Sua boca se abre para cuspir o que tenho certeza que seria um discurso inflamado. Mas eu a interrompo. E minha voz fica calma. Racional.

– Ou você pode não se dar ao trabalho e apenas sair comigo no sábado. Um encontro. Uma noite e tudo isso some do mapa. Depois, se você ainda não quiser ter algo comigo, te deixo em paz. Pela minha honra de escoteira.

Tecnicamente, isso não é uma mentira. Já vimos que ser escoteira não é meu estilo. Encontrar brechas, lembra?

Seu rosto se contorce em desgosto.

– Claro que não. Não serei chantageada pra sair com você.

Eu me sento de novo.

– Essa é a decisão difícil. A decisão feminista, de uma mulher de peito. Tenho orgulho de você, Camila.

Seus olhos se estreitam, suspeitos.

Garota esperta.

– Além disso, não vejo a hora de você ver o que planejei pra amanhã. Eu não agendaria
reuniões, se fosse você. Acho que haverá muito barulho.

Sua voz fica mais alta após cada palavra. Como o trovão de uma tempestade que está cada vez
mais perto de acontecer.

– Você é uma desgraçada manipuladora, infantil, vingativa!

– Não estou tentando ser.

Ela dá a volta por minha mesa e me levanto para encontrá-la.
– Uma filho da puta egoísta, egocêntrica, individualista!

– Eu sei.

Ela me acerta no peito com os punhos.

Plaft.

– Queria nunca ter te visto naquele bar idiota!

Plaft.

–. Queria nunca ter conseguido este emprego!

Plaft

– Queria nunca ter te conhecido.

Agarro seus pulsos e a puxo para perto.
Aqui é quando a gente costuma se beijar.
Você estava esperando por essa parte? Meus pêsames. Não vai rolar. Pois isso não se trata mais só de mim e de meu tesão enorme. Não mais. E tenho que provar isso para Camila.
Então, me controlo. Mas não ache que é fácil, pois não é. Não há nada que eu queira fazer mais do que enfiar minha boca na dela e lembrá-la de como era bom o que tínhamos. Como ainda pode ser bom.

Eu me inclino e coloco minha testa na dela. Ela fecha os olhos. Eu passo meu nariz no dela e
respiro, tentando me concentrar. Ela cheira ainda melhor do que me lembro, como biscoitos quentes na porra do jardim do Éden.

Então sussurro:

– Me desculpe por ter te machucado. Não era verdade. Nem uma palavrinha. Por favor, acredite nisso.

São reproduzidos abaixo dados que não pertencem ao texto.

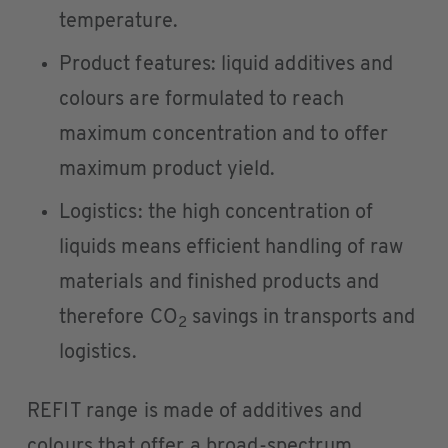
temperature.
Product features: liquid additives and
colours are formulated to reach
maximum concentration and to offer
maximum product yield.
Logistics: the high concentration of
liquids means efficient handling of raw
materials and finished products and
therefore CO
savings in transports and
2
logistics.
REFIT range is made of additives and
colours that offer a broad-spectrum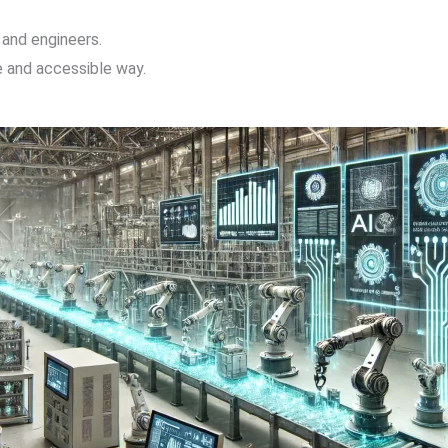
 and engineers.
ve and accessible way.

Camila abre os olhos. Seus lindos olhos castanhos demonstram surpresa. E medo, igual ao momento em que um bicho percebe o vestígio de um caçador. Porque ela quer acreditar em mim. E ela sabe que sei disso.

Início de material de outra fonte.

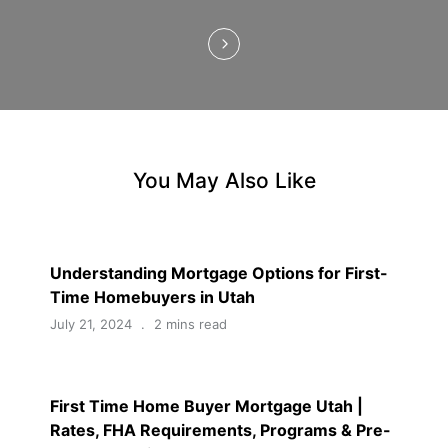
n
You May Also Like
Understanding Mortgage Options for First-
Time Homebuyers in Utah
July 21, 2024
2 mins read
First Time Home Buyer Mortgage Utah |
Rates, FHA Requirements, Programs & Pre-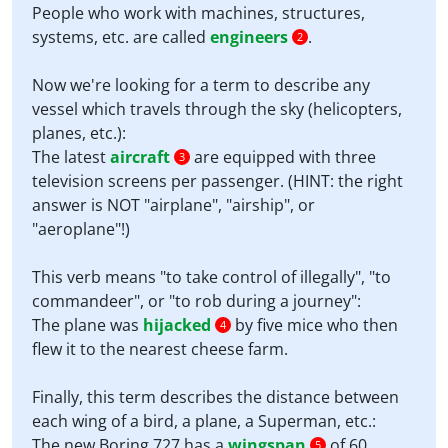
People who work with machines, structures,
systems, etc. are called
engineers
.
2
Now we're looking for a term to describe any
vessel which travels through the sky (helicopters,
planes, etc.):
The latest
aircraft
are equipped with three
3
television screens per passenger. (HINT: the right
answer is NOT "airplane", "airship", or
"aeroplane"!)
This verb means "to take control of illegally", "to
commandeer", or "to rob during a journey":
The plane was
hijacked
by five mice who then
4
flew it to the nearest cheese farm.
Finally, this term describes the distance between
each wing of a bird, a plane, a Superman, etc.:
The new Boring 727 has a
wingspan
of 60
5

Depois ela pisca. E seus olhos se tornam firmes. Está difícil saber se ela está mais brava
comigo ou com ela mesma.

Provavelmente comigo.

Ela empurra meu peito e eu caio na cadeira.

– Vá se fuder!

Ela dá a volta em minha mesa, em direção à porta.

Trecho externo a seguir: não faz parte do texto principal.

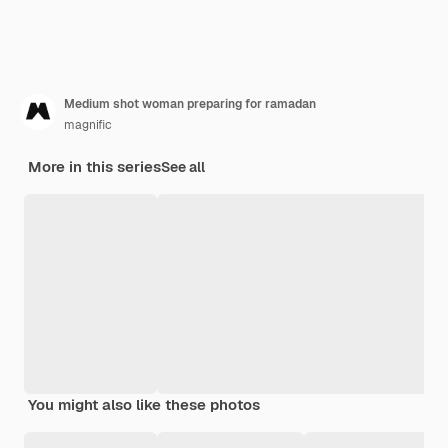
Medium shot woman preparing for ramadan
magnific
More in this series
See all
You might also like these photos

– Aqui? Agora? – olho para o teto, como se estivesse analisando a hipótese. – Bem... tudo bem. Mas seja gentil. Meu sofá é virgem.

Tiro meu terninho e começo a desabotoar minha camisa.

Ela gagueja. Depois aponta o dedo para mim e praticamente rosna.
Sim, é muito sensual.

– Credo!

Aí ela sai da minha sala. Para na frente da banda, que estava esperando lá fora, e diz:

– Não me sigam!

Enquanto ela desaparece pelo corredor, o vocalista olha para mim.

Eu aceno.

Eles seguem os passos de Camila, cantando alto "Heat of the Moment", do Asia.

Ei, qual é o problema? Você parece preocupada. Não fique. Sei o que estou fazendo. Faz tudo parte do plano.